On Thursday afternoon, Miss Duncan addressed the speculation about the GoFundMe in a post on a Facebook group set up to help find her son.

The message, posted by her friend, read: “For those of you who are more concerned about the Gofundme page I can assure you that it has not been used so far and that our stay so far has been self-funded.

“I have proof of transactions and transfers to other people but I shouldn’t have to justify that.

“So you can make up your own mind. If any of you in this group have donated I’m grateful.”

The hunt took place in the northern village of Masca, near the latest site known as Mr.

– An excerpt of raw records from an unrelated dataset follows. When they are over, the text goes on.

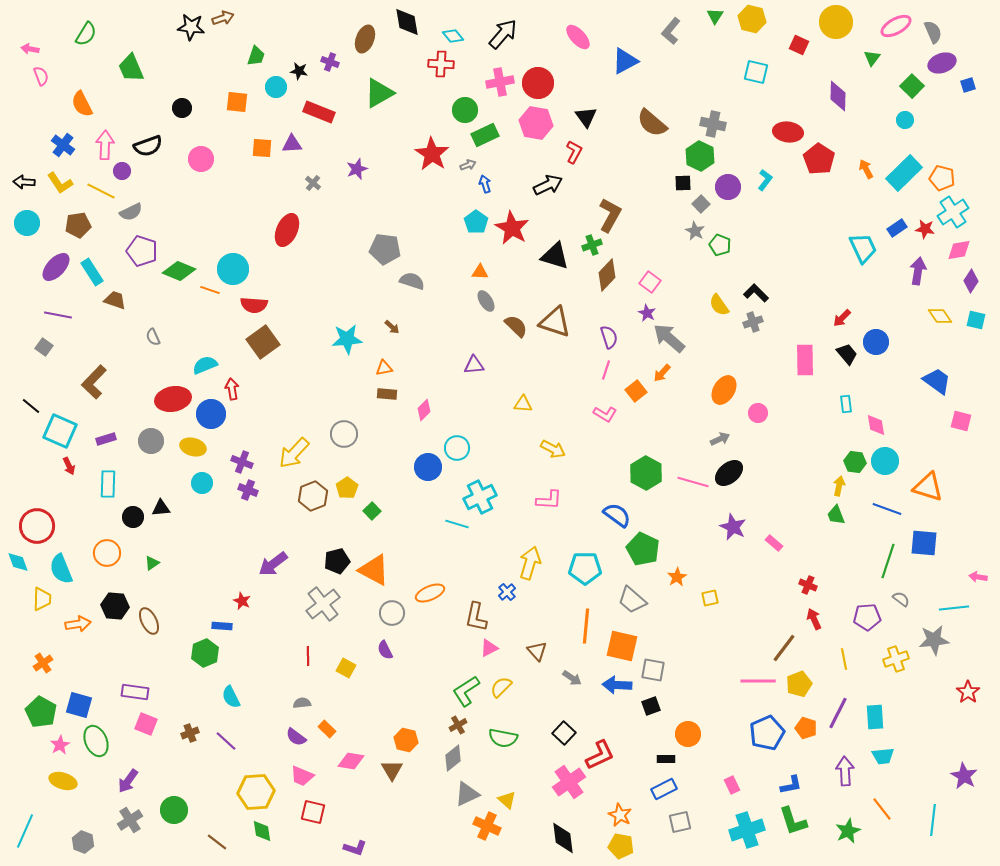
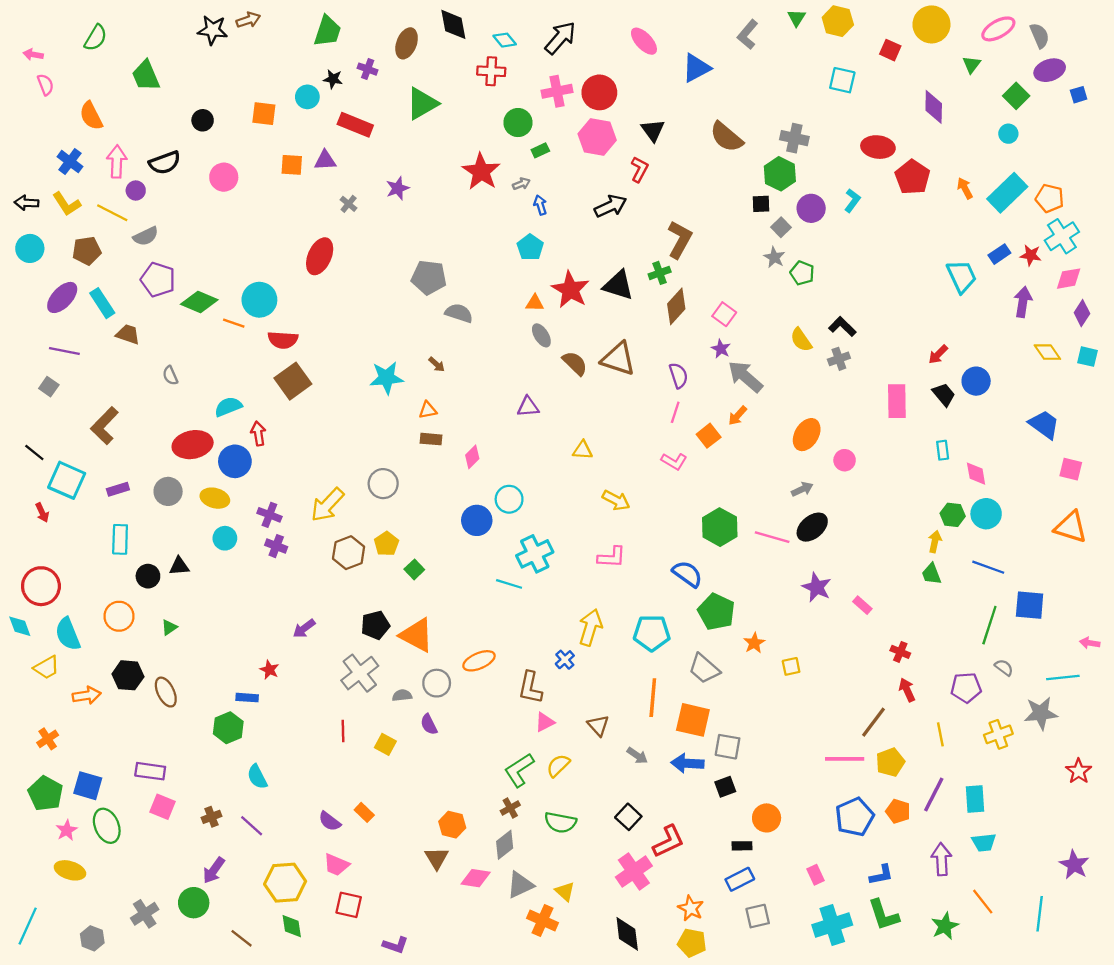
green trapezoid: (256, 56) -> (327, 31), moved, size x1.4
green rectangle: (485, 135) -> (540, 150), size x0.6
red star: (512, 228) -> (570, 290), moved
red arrow: (69, 466) -> (42, 513), moved
orange triangle: (928, 487) -> (1071, 527), moved
purple arrow: (273, 564) -> (304, 628), size x0.7
yellow trapezoid: (42, 599) -> (47, 668), turned 60
gray semicircle: (302, 703) -> (402, 695), moved
pink diamond: (351, 761) -> (476, 878), moved
purple arrow: (128, 781) -> (214, 870), moved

Slater, in a steep rocky area, ravines and paths.

Helicopters, drones and search dogs were deployed to find the apprentice bricklayer from Oswaldtwistle, Lancashire, but were unsuccessful.

Ms Duncan wrote that although the police land search – which had “every resource at its disposal” – ended, “officers will continue their investigations into why Jay traveled to the scene so far from his accommodation”.

The last place Jay Slater was known

Mr Slater traveled to Tenerife with friends on June 13 to attend a music festival at Papagayo nightclub in the southern resort of Playa de las Americas on June 16.

After leaving the event, he got into a car early the next morning and traveled to a small Airbnb in Masca with two menwhich the police said was not “relevant” to the case.

At 8.30am on June 17, he called his friend Lucy Law, telling her he had missed his bus and tried to walk back to his accommodation.

He said he had “cut his leg” on a cactus, had “no idea where he was”, was “lost in the mountains” and his phone battery was at “1%”, Ms Law said. Shortly after, his battery ran out and he was reported missing at 9.04am.

His last known location was in the Rural Park of Teno, near Masca.

A local cafe owner previously told Sky News Mr Slater tried to catch a bus back to Los Cristianos, where he was staying.

Ofelia Medina Hernandez said she spoke to the teenager at 8am on the day he went missing, telling him a bus was due at 10am – but he left on foot.

She said she drove past him “walking fast”.

The Civil Guard last Friday asked volunteers to join a new search in the Mascaise area on Saturday.

A handful of volunteers showed up to help rescue teams, and a group of 30 to 40 people were scouring a vast area of ​​rugged, hilly terrain.

Mr Slater’s family say they now plan to arrange for groups of volunteers who have experience of the terrain and know the area, and will provide food and water.